Em decisão unânime proferida por meio do plenário virtual no dia 27/04/2020, o Supremo Tribunal Federal – STF fixou a tese que em caso de importações indiretas, ou seja, aquelas que envolvem uma empresa “intermediária” na operação, o ICMS deve ser recolhido para o estado no qual está localizado o destinatário final da mercadoria.

O ARE 665.134 (tema 520) foi decidido com base na sistemática de repercussão geral e, sendo assim, o entendimento deve ser observado por todas as outras instâncias do Poder Judiciário, para conferir uniformidade e garantir a segurança jurídica aos contribuintes.

Eis a ementa do referido julgado:

“RECURSO EXTRAORDINÁRIO COM AGRAVO. REPERCUSSÃO GERAL RECONHECIDA. DIREITO TRIBUTÁRIO. IMPOSTO SOBRE CIRCULAÇÃO DE MERCADORIAS E SERVIÇOS – ICMS. IMPORTAÇÃO. ART. 155, §2º, IX, “A”, DA CONSTITUIÇÃO DA REPÚBLICA. ART. 11, I, “D” E “E”, DA LEI COMPLEMENTAR 87/96. AS PECTO PESSOAL DA HIPÓTESE DE INCIDÊNCIA. DESTINATÁRIO LEGAL DA MERCADORIA. DOMICÍLIO. ESTABELECIMENTO. TRANSFERÊNCIA DE DOMÍNIO. IMPORTAÇÃO POR CONTA PRÓPRIA. IMPORTAÇÃO POR CONTA E ORDEM DE TERCEIRO. IMPORTAÇÃO POR CONTA PRÓPRIA, SOB ENCOMENDA.
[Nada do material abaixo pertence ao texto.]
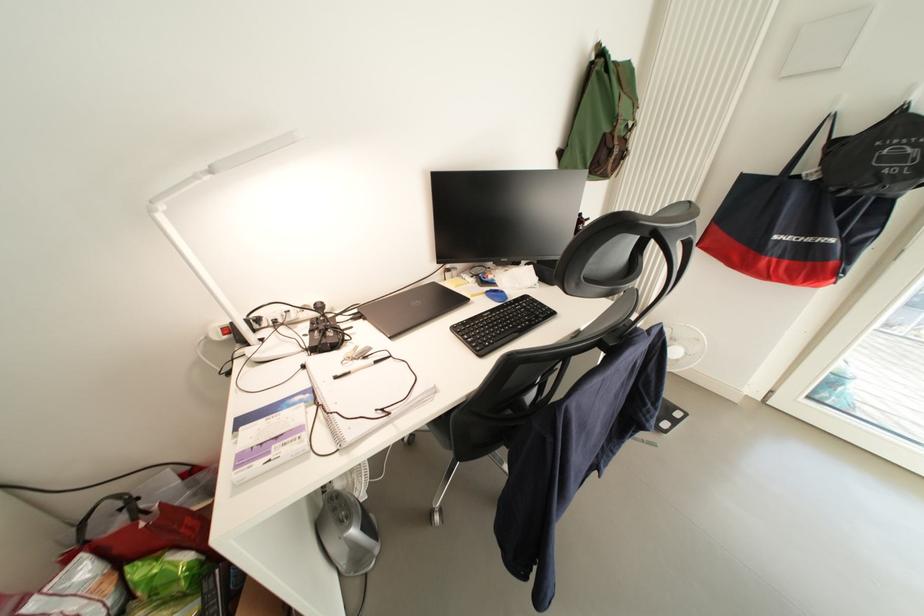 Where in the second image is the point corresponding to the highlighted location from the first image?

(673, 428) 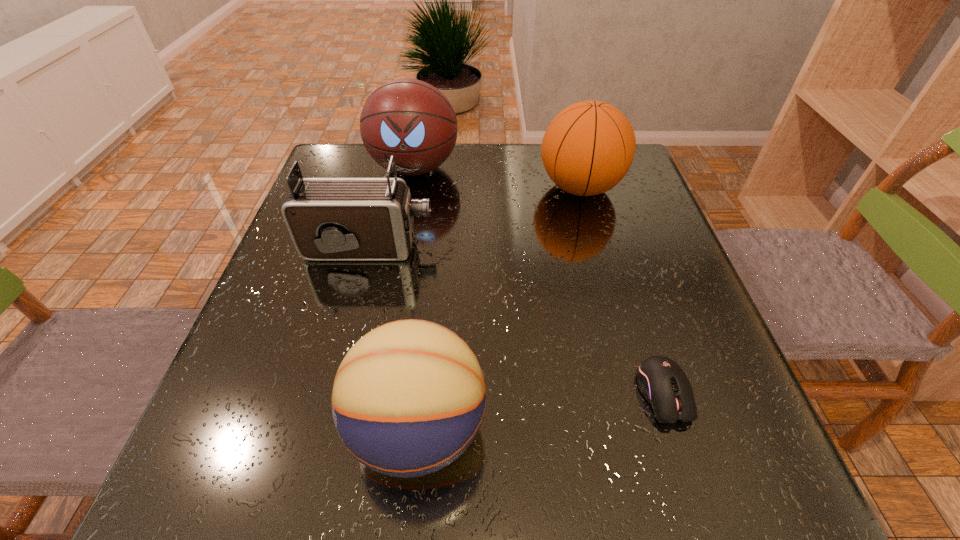 Find the location of a particular element. The image size is (960, 540). the rightmost basketball is located at coordinates (587, 149).

Locate an element on the screen. camcorder is located at coordinates (329, 219).

Locate an element on the screen. the nearest basketball is located at coordinates (409, 397).

Find the location of a particular element. computer mouse is located at coordinates (663, 383).

Locate an element on the screen. The image size is (960, 540). vacant space located on the front of the rightmost basketball is located at coordinates (594, 239).

Where is `free point located 0.050m at the lens of the third nearest object`? The image size is (960, 540). free point located 0.050m at the lens of the third nearest object is located at coordinates point(455,248).

At what (x,y) coordinates should I click in order to perform the action: click on vacant space located on the patterned surface of the nearest basketball. Please return your answer as a coordinate pair (x, y). Looking at the image, I should click on coord(698,429).

Where is `vacant region located on the left of the shortest object`? vacant region located on the left of the shortest object is located at coordinates pos(434,393).

Locate an element on the screen. Image resolution: width=960 pixels, height=540 pixels. object that is at the near edge is located at coordinates [409, 397].

The height and width of the screenshot is (540, 960). I want to click on basketball present at the left edge, so click(408, 118). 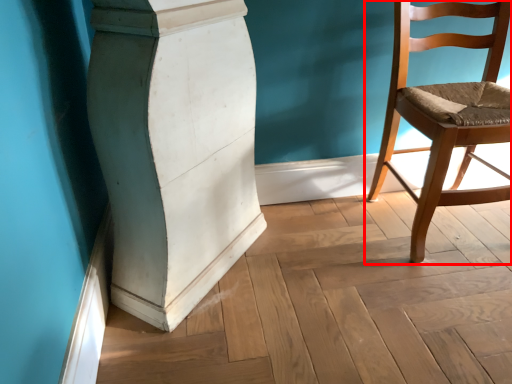 Question: Observing the image, what is the correct spatial positioning of chair (annotated by the red box) in reference to pillar?

Choices:
 (A) right
 (B) left

Answer: (A) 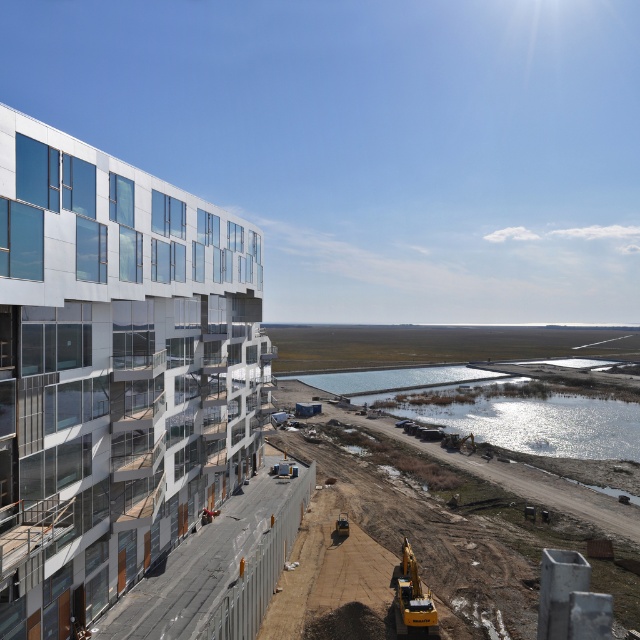 Question: Is shiny reflective water at lower center bigger than yellow metallic excavator at lower right?

Choices:
 (A) yes
 (B) no

Answer: (A)

Question: Which of these objects is positioned closest to the white glass building at upper left?

Choices:
 (A) shiny reflective water at lower center
 (B) yellow metallic excavator at lower right

Answer: (B)

Question: Which point appears closest to the camera in this image?

Choices:
 (A) (104, 289)
 (B) (456, 422)
 (C) (433, 608)

Answer: (A)

Question: Among these points, which one is farthest from the camera?

Choices:
 (A) (422, 609)
 (B) (170, 257)

Answer: (B)

Question: Can you confirm if white glass building at upper left is bigger than yellow metallic excavator at lower right?

Choices:
 (A) no
 (B) yes

Answer: (B)

Question: Can you confirm if white glass building at upper left is positioned below shiny reflective water at lower center?

Choices:
 (A) yes
 (B) no

Answer: (B) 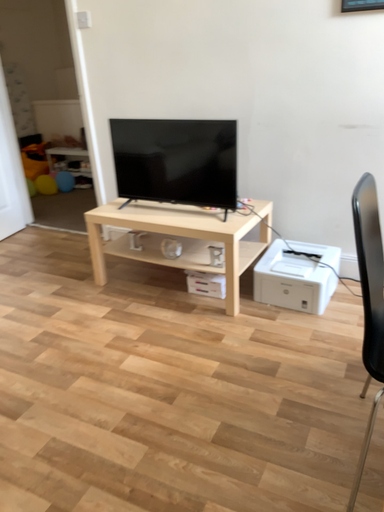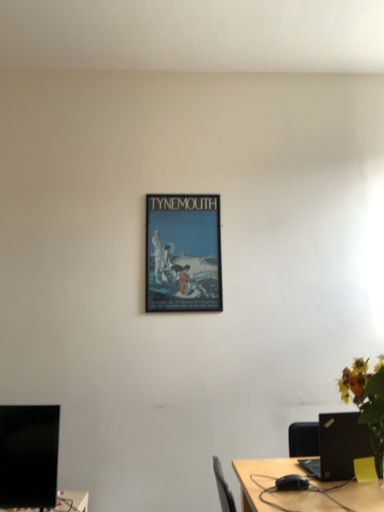 Question: Which way did the camera rotate in the video?

Choices:
 (A) rotated upward
 (B) rotated downward

Answer: (A)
  1. Fixação da seguinte tese jurídica ao Tema 520 da sistemática da repercussão geral: “O sujeito ativo da obrigação tributária de ICMS incidente sobre mercadoria importada é o Estado-membro no qual está domiciliado ou estabelecido o destinatário legal da operação que deu causa à circulação da mercadoria, com a transferência de domínio.”
  2. A jurisprudência desta Corte entende ser o sujeito ativo do ICMS-importação o Estado-membro no qual estiver localizado o destinatário final da operação, logo é irrelevante o desembaraço aduaneiro ocorrer na espacialidade de outro ente federativo. Precedentes.
  3. Em relação ao significante “destinatário final”, para efeitos tributários, a disponibilidade jurídica precede a econômica, isto é, o sujeito passivo do fato gerador é o destinatário legal da operação da qual resulta a transferência de propriedade da mercadoria. Nesse sentido, a forma não prevalece sobre o conteúdo, sendo o sujeito tributário quem dá causa à ocorrência da circulação de mercadoria, caracterizada pela transferência do domínio. Ademais, não ocorre a prevalência de eventuais pactos particulares entre as partes envolvidas na importação, quando da definição dos polos da relação tributária.
  4. Pela tese fixada, são os destinatários legais das operações, em cada hipótese de importação, as seguintes pessoas jurídicas: a) na importação por conta própria, a destinatária econômica coincide com a jurídica, uma vez que a importadora utiliza a mercadoria em sua cadeia produtiva; b) na importação por conta e ordem de terceiro, a destinatária jurídica é quem dá causa efetiva à operação de importação, ou seja, a parte contratante de prestação de serviço consistente na realização de despacho aduaneiro de mercadoria, em nome próprio, por parte da importadora contratada; c) na importação por conta própria, sob encomenda, a destinatária jurídica é a sociedade empresária importadora (trading company), pois é quem incorre no fato gerador do ICMS com o fito de posterior revenda, ainda que mediante acerto prévio, após o processo de internalização.
  5. Na aplicação da tese ao caso concreto, colhem-se equívocos na qualificação jurídica do conjunto fático-probatório, tal como estabelecido pelas instâncias ordinárias e sob as luzes da jurisprudência do Supremo Tribunal Federal, pelas seguintes razões: a) não se considerou a circulação simbólica da mercadoria como aspecto material do fato gerador; b) a destinação da mercadoria importada como matéria-prima para a produção de defensivos agrícolas em nada interfere a fixação do sujeito ativo do tributo, porque não cabe confundir o destinatário econômico com o jurídico; e c) não se verifica qualquer indício de “importação indireta”, uma vez que, no caso, trata-se de filiais de uma mesma sociedade empresária.
  6. Faz-se necessária a utilização de técnica de declaração de inconstitucionalidade parcial, sem redução de texto, ao art. 11, I, “d”, da Lei Complementar federal 87/96, com o fito de afastar o entendimento de que o local da operação ou da prestação, para os efeitos da cobrança do imposto e definição do estabelecimento responsável pelo tributo, é apenas e necessariamente o da entrada física de importado.
  7. Recurso extraordinário a que se nega provimento.”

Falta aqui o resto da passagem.